Work order:
Read through the records. Copy each line that has the word "بالفجيرة".

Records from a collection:
----

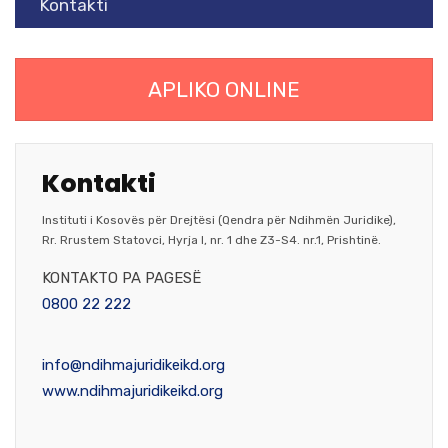
Kontakti
APLIKO ONLINE
Kontakti
Instituti i Kosovës për Drejtësi (Qendra për Ndihmën Juridike),
Rr. Rrustem Statovci, Hyrja I, nr. 1 dhe Z3-S4. nr.1, Prishtinë.
KONTAKTO PA PAGESË
0800 22 222
info@ndihmajuridikeikd.org
www.ndihmajuridikeikd.org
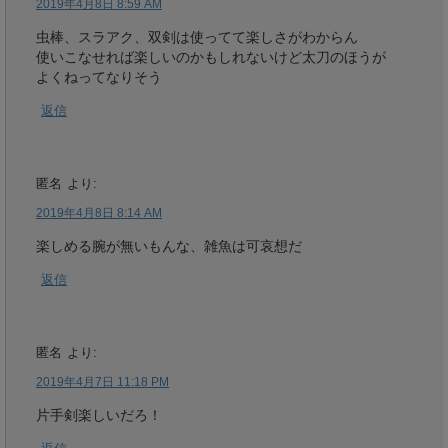
2019年4月8日 8:59 AM
虫棒、スラアク、双剣は使ってて楽しさがわからん
使いこなせれば楽しいのかもしれないけど太刀のほうが
よくねってなりそう
返信
匿名
より:
2019年4月8日 8:14 AM
楽しめる腕が無いもんな、雑魚は可哀想だ
返信
匿名
より:
2019年4月7日 11:18 PM
片手剣楽しいだろ！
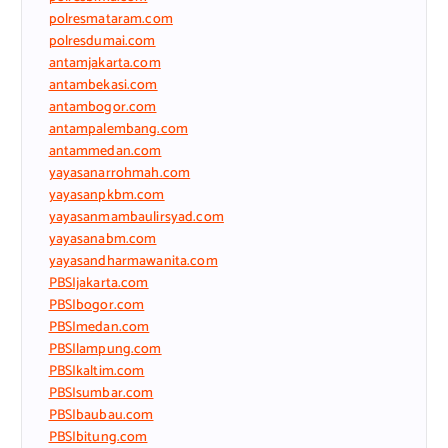
polresmataram.com
polresdumai.com
antamjakarta.com
antambekasi.com
antambogor.com
antampalembang.com
antammedan.com
yayasanarrohmah.com
yayasanpkbm.com
yayasanmambaulirsyad.com
yayasanabm.com
yayasandharmawanita.com
PBSIjakarta.com
PBSIbogor.com
PBSImedan.com
PBSIlampung.com
PBSIkaltim.com
PBSIsumbar.com
PBSIbaubau.com
PBSIbitung.com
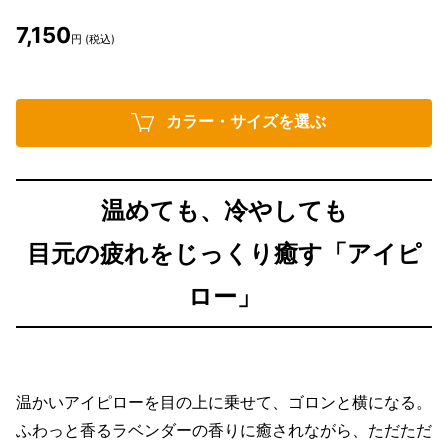
7,150
円 (税込)
カラー・サイズを選ぶ
温めても、冷やしても
目元の疲れをじっくり癒す「アイピ
ロー」
温かいアイピローを目の上に乗せて、ゴロンと横になる。
ふわっと香るラベンダーの香りに癒されながら、ただただ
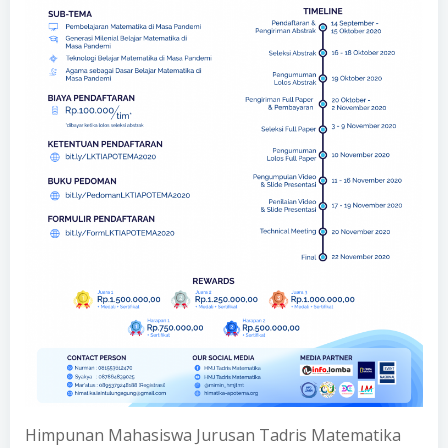
Himpunan Mahasiswa Jurusan Tadris Matematika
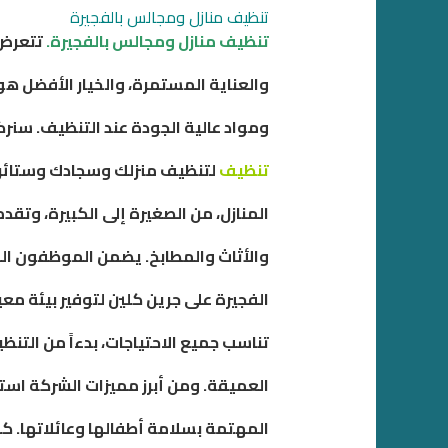
تنظيف منازل ومجالس بالفجيرة
تنظيف منازل ومجالس بالفجيرة.
تتعرض م
والعناية المستمرة، والخيار الأفضل ه
ومواد عالية الجودة عند التنظيف. سنركز
تنظيف
لتنظيف منزلك وسجادك وستائرك
المنازل، من الصغيرة إلى الكبيرة، وتقدم
والأثاث والمطابخ. يضمن الموظفون ال
الفجيرة على جرين كلين لتوفير بيئة م
تناسب جميع الاحتياجات، بدءاً من التنظ
العميقة. ومن أبرز مميزات الشركة استخدا
المهتمة بسلامة أطفالها وعائلاتها. كم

----

Answer area:
تنظيف منازل ومجالس بالفجيرة
تنظيف منازل ومجالس بالفجيرة.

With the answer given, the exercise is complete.